The conservation law of tempting profits

A lot of my thoughts about Web 2.0 come directly from my idea of open source. I spoke in the "Open Source Paradigm Shift" from the history of the IBM Personal computer, a mass commodity platform built on the parts of the market, to see it drain the value of the hardware and turn it into a low-margin industry. But profits have not gone away. As Clayton Christensen's "Seductive Profit Conservation" describes, value migration, from hardware to software, from IBM to Microsoft. Christensen that:

when tempting profits with a product standardization and mass commercialization in one part of the value chain disappear, the opportunity to earn attractive profits often appear in the adjacent parts.

I am very confident that open source and open Internet standards are having the same impact on the traditional software industry. Value is shifting to a new level, which we call Web 2.0, and the application that makes up its entirety is driven not only by software drivers, but also by databases with network effects, which are also driven by explicit or implied user contributions.

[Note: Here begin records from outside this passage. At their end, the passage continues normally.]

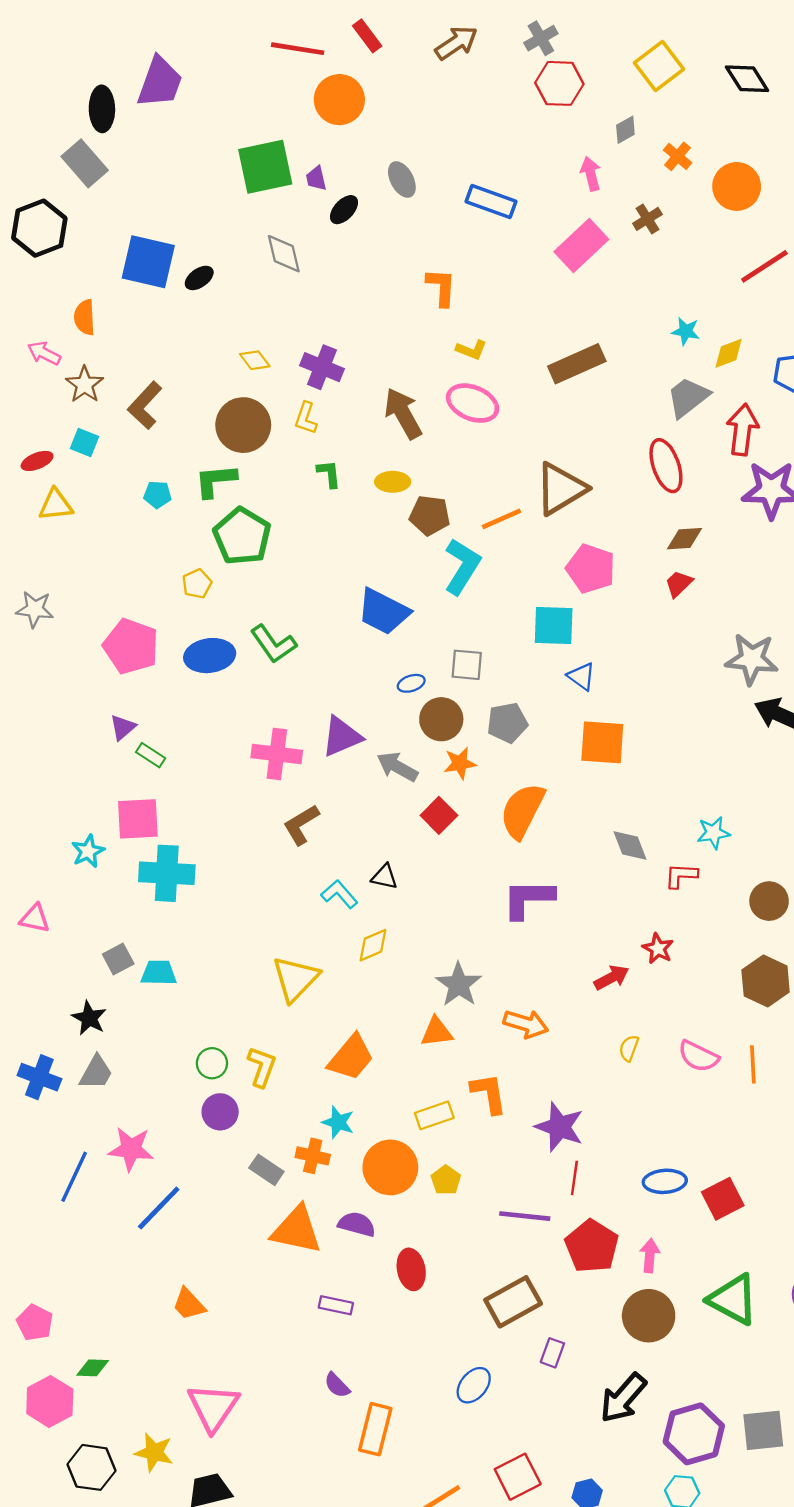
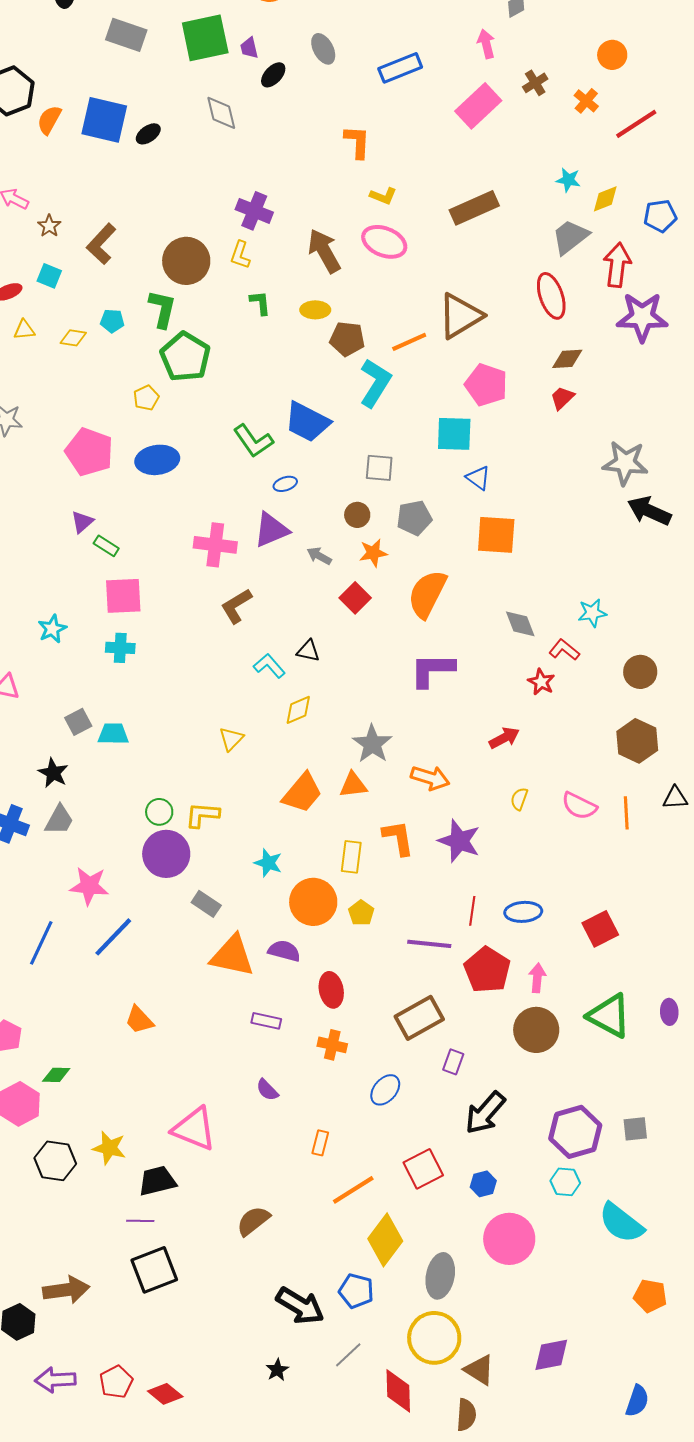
orange cross: (678, 156) -> (586, 101), moved
gray rectangle: (85, 163) -> (126, 35), moved, turned -30
orange circle: (737, 186) -> (612, 55), size x0.7
blue rectangle: (491, 202) -> (400, 68), turned -42
orange semicircle: (85, 317) -> (49, 120), moved, turned 32
yellow diamond: (255, 360) -> (73, 338), moved, turned -44
brown star: (85, 385) -> (49, 226), size x0.7
green L-shape: (215, 481) -> (162, 309), turned 108
yellow triangle: (56, 505) -> (24, 330), size x0.7
green L-shape: (273, 644) -> (253, 441), moved
blue ellipse: (411, 683) -> (285, 484), moved
brown circle: (441, 719) -> (357, 515), size x0.7
gray arrow: (397, 767) -> (319, 556), size x0.7
pink square: (138, 819) -> (123, 596), moved
cyan cross: (167, 873) -> (120, 648), size x0.6
red L-shape: (681, 876) -> (564, 650), turned 36
red star: (658, 949) -> (541, 682), moved
yellow triangle: (295, 979) -> (231, 739), size x0.6
orange trapezoid: (351, 1057) -> (302, 793), moved
yellow L-shape: (262, 1067) -> (202, 815), turned -105
purple circle: (220, 1112) -> (166, 854), size x1.5
yellow rectangle: (434, 1115) -> (351, 857), turned -64
purple star: (559, 1127) -> (459, 841), moved
orange cross: (313, 1156) -> (332, 1045), moved
blue line: (74, 1177) -> (41, 943), moved
blue ellipse: (665, 1181) -> (523, 912), moved
black arrow: (623, 1398) -> (485, 1113), moved
pink triangle: (213, 1407) -> (194, 1129), moved, turned -42
orange rectangle: (375, 1429) -> (320, 1143), moved, size x0.6
gray square: (763, 1430) -> (635, 1129), size x0.7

So Larry Ellison that cloud computing and open source are unlikely to produce too many lucrative companies, and he's right, but it's limited to software alone. This is like saying that the PC industry is unlikely to have a lucrative business, but is limited to the hardware vendor category. First, Microsoft is now Google's proof of the fallacy of Ellison's analysis. The final winners are those who really grasp the rules of the new platform.

So the real point is that cloud computing is real. Everything is moving towards cloud computing. Cloud computing is just a tool at the level of computing tools, and there is not much room for profit.

But cloud computing platforms have new rules for competitive advantage, just as the software platforms of the year. The most important part of these advantages is what we call "Web 2.0", which is designed to harness the effects of the network, and the more people we use, the better.

If Oracle does not participate in the cloud computing game, it is destined to be marginalized one day, like the former hardware giant--compaq--was eaten by larger companies. Or, like Unisys, may survive in a particular market, too big to die, but nothing to do. Perhaps they understand that the important thing is no longer the database software, but the data, and the services built up by the data.

Companies that can create the right platform for data network effects are likely to achieve the scale described by Hugh MacLeod.

Also: I will participate in two groups at the Web 2.0 Summit in San Francisco in two weeks, one on the cloud computing application level and the other on the infrastructure level. Team members include Paul Maritz (VMware CEO), Russ Daniels (CTO of HP Cloud Computing Services), Padmasree Warrior (Cisco CTO), Salesforce.com Marc Benioff, Kevin Lynch (Adobe CTO) and Dave Girouard, who is responsible for corporate Google Apps. There will be a lot of interesting discussions about the issues raised in this article!